Raymond Morel
3506 days ago
Avant-propos
Par Jean-Marc Sauvé,vice-président du Conseil d’État
" Alors qu’une révolution technologique, comparable dans ses effets à celle qui
suivit l’invention de l’imprimerie à l’époque moderne, continue de bouleverser les
processus économiques de production et de consommation à l’échelle mondiale,
les conséquences juridiques de ce phénomène apparaissent désormais avec plus
de netteté. Les technologies de l’internet et les espaces numériques qu’elles ont
engendrés n’invitent pas seulement les juristes à l’exploration et à la conquête
d’une nouvelle terra incognita; ils transforment de l’intérieur, voire dérèglent, les
conditions d’exercice des droits fondamentaux et les mécanismes traditionnels
de leur conciliation. En consacrant son étude annuelle (au) Numérique et (aux)

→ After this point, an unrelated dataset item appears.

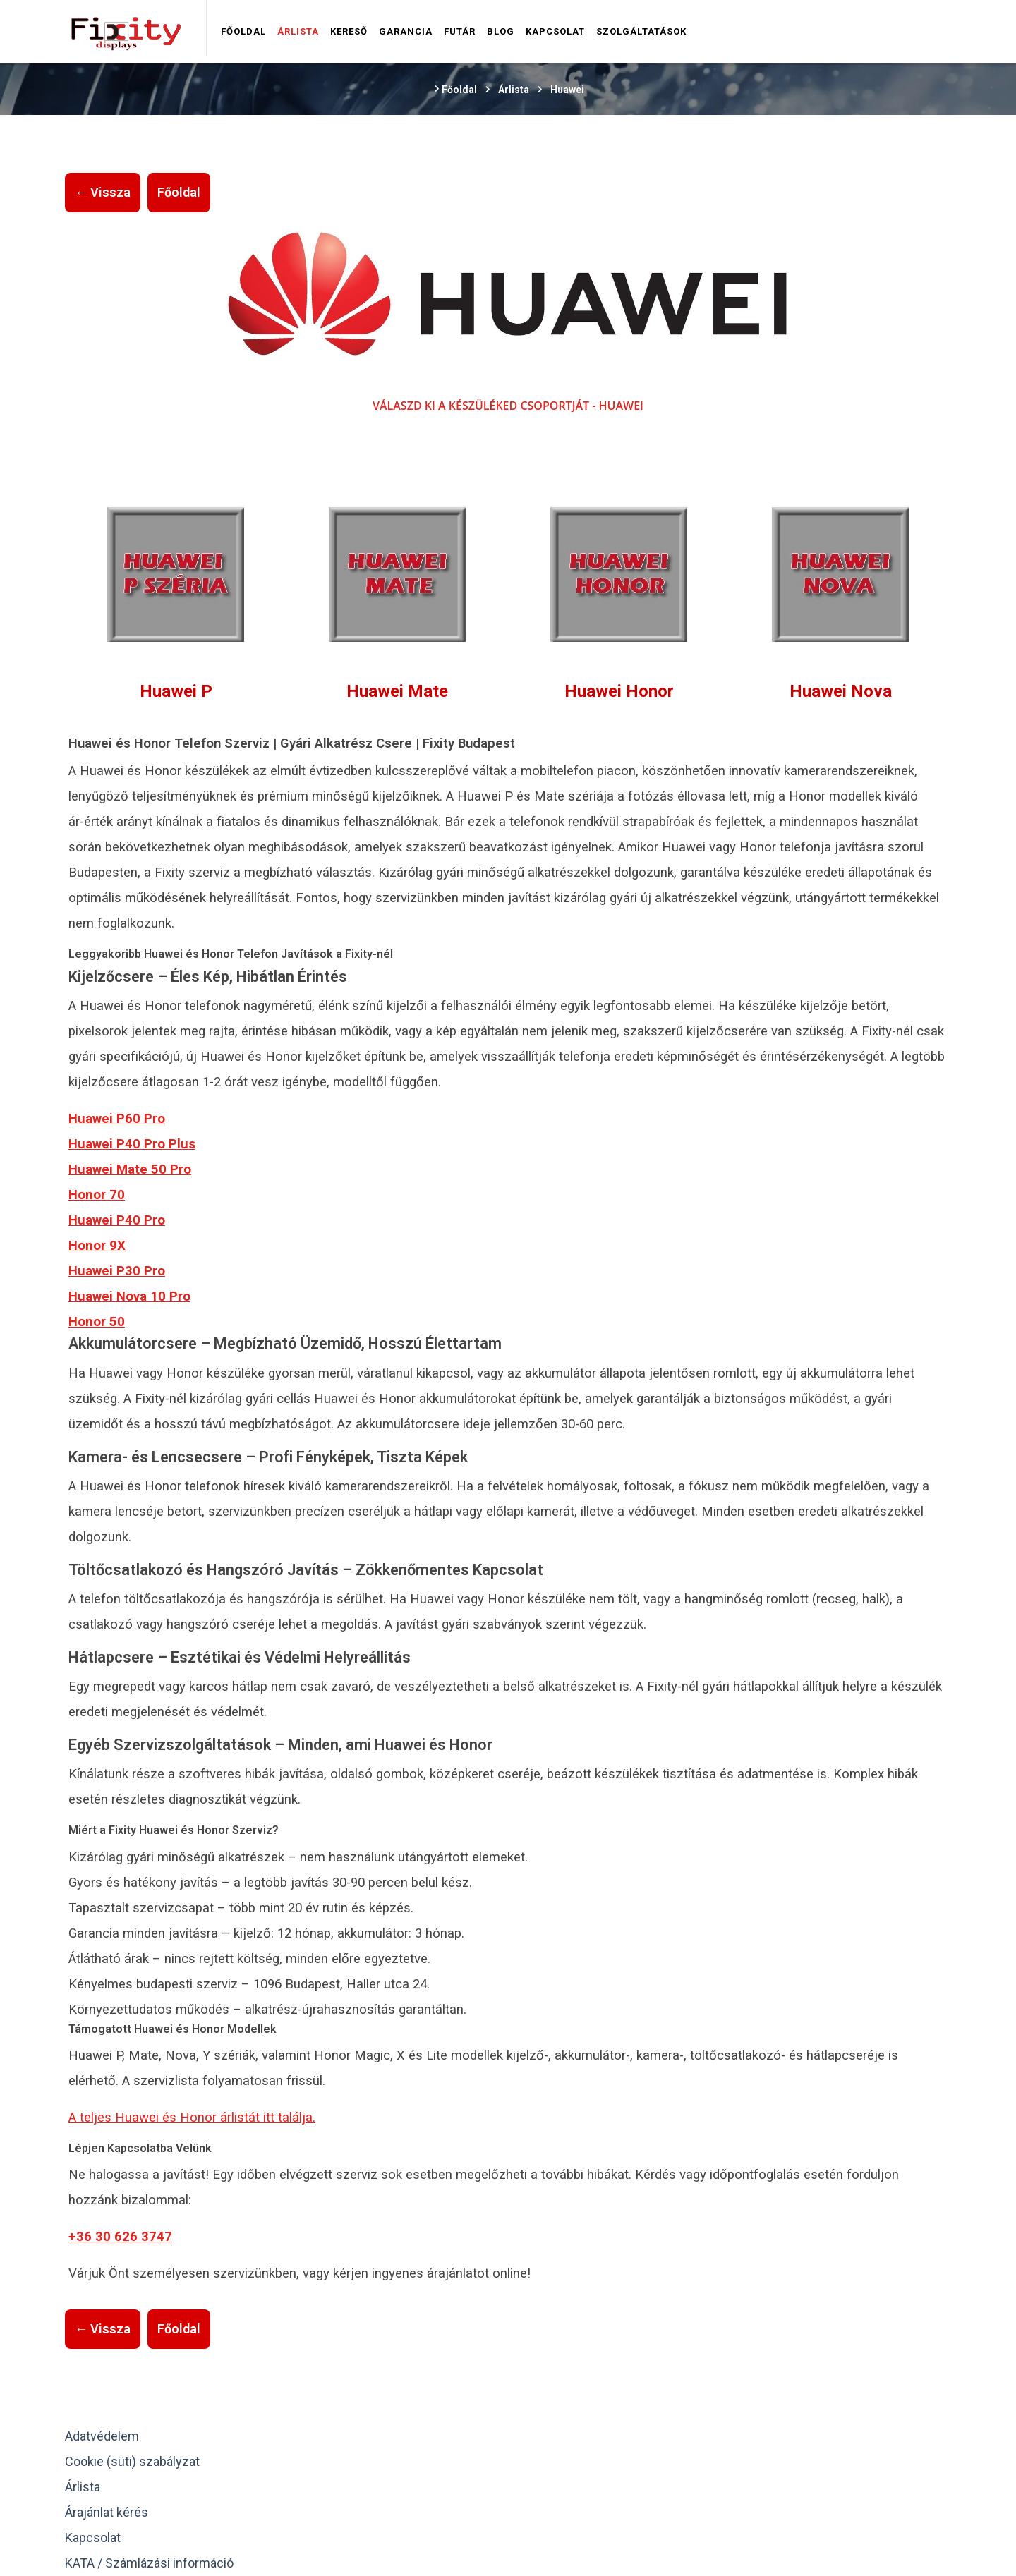 The image size is (1016, 2576). I want to click on Huawei P, so click(176, 691).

droits fondamentaux, le Conseil d’État met son expertise de conseiller des pouvoirs
publics et de juge suprême de l’ordre administratif au service d’une réflexion sur la
cohérence, la complétude, la pertinence et l’effectivité de notre ordonnancement
juridique face aux mutations, toujours plus profondes, de nos modes de vie. Une
nouvelle fois, il s’attache à penser des évolutions profondes de la société et leur
impact sur les droits fondamentaux des individus et les intérêts généraux que
les autorités publiques doivent assumer. Il est aussi conduit, par conséquent, à
repenser le rôle de la puissance publique, dans ses modes d’intervention comme
dans son cadre territorial: il se situe ainsi résolument dans l’État, mais aussi «au-
delà de l’État».
Dans la lignée de ses précédentes études, le Conseil d’État a fait usage d’une
méthode interdisciplinaire, empruntant leur cadre d’analyse aux économistes,
aux ingénieurs, aux sociologues et naturellement aux juristes, et il a adopté une
démarche ouverte et prospective, en auditionnant des élus, des entrepreneurs,
des chercheurs, des responsables d’autorités indépendantes ainsi que les
représentants d’institutions et d’associations. Conjurant le risque d’une vision
platement kaléidoscopique, ces mises en perspective ont permis d’établir une
cartographie des enjeux techniques, socio-économiques et géopolitiques du
numérique. À l’aune de ces enjeux et dans un espace en recomposition et encore
mouvant – comme l’illustrent les deux arrêts de la Cour de justice de l’Union
européenne, Digital Rights Ireland Ltd et Google Spain SL, respectivement du 8 avril
et du 13mai 2014 –, ont été identifiées les imperfections et les lacunes du cadre
juridique existant, mais aussi ce qui, en lui, demeure pertinent et opérationnel.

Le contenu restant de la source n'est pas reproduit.